Look below for the line containing "適用されます。作業範囲は、掃除、洗" and the line containing "となりますので、ご注意ください。"; repeat exactly those two lines and all lines between them, and nothing else.

==== RECORDED INFORMATION

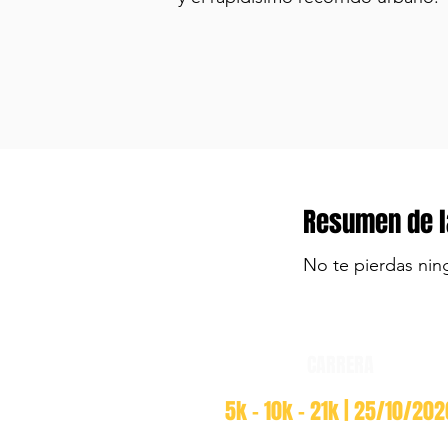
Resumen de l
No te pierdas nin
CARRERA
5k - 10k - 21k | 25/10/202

========
==== RECORDED INFORMATION

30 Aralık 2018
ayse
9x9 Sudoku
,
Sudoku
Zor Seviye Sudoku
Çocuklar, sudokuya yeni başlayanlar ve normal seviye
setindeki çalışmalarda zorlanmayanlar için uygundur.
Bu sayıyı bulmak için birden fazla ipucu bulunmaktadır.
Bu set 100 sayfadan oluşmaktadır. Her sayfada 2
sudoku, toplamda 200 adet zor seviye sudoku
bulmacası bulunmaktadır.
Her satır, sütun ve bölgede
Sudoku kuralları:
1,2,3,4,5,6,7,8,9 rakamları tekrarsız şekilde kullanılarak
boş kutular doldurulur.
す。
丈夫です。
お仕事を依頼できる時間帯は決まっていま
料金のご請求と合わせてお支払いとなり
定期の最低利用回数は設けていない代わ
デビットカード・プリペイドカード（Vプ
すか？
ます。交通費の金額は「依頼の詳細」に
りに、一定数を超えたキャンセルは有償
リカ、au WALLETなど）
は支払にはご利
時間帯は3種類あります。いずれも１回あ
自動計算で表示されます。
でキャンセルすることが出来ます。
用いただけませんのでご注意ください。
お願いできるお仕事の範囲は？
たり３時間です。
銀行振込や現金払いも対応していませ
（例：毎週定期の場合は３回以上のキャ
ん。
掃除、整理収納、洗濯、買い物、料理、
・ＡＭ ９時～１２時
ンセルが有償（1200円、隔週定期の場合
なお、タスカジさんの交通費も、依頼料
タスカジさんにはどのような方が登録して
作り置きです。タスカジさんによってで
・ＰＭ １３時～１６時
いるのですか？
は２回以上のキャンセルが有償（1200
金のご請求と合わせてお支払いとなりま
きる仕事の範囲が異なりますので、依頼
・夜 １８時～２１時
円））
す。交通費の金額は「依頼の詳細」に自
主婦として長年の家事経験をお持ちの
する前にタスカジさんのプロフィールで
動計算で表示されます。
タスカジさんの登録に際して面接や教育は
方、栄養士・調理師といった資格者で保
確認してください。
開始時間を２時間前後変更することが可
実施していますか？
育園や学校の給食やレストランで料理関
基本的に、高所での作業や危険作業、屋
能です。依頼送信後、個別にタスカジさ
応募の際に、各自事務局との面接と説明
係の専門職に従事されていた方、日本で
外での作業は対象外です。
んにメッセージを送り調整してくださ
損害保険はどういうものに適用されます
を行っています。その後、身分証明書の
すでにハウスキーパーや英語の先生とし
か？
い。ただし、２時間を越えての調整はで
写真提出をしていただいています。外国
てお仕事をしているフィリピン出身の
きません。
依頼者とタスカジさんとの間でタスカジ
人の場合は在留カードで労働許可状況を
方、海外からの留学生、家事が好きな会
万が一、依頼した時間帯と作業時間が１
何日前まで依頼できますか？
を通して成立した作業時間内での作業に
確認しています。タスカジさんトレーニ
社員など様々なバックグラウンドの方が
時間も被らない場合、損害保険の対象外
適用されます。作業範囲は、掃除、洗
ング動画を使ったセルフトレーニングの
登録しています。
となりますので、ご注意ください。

========
==== RECORDED INFORMATION

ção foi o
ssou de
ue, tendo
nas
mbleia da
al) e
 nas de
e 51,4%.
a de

========

RESPONSE TO THIS EXERCISE:
適用されます。作業範囲は、掃除、洗
ング動画を使ったセルフトレーニングの
登録しています。
となりますので、ご注意ください。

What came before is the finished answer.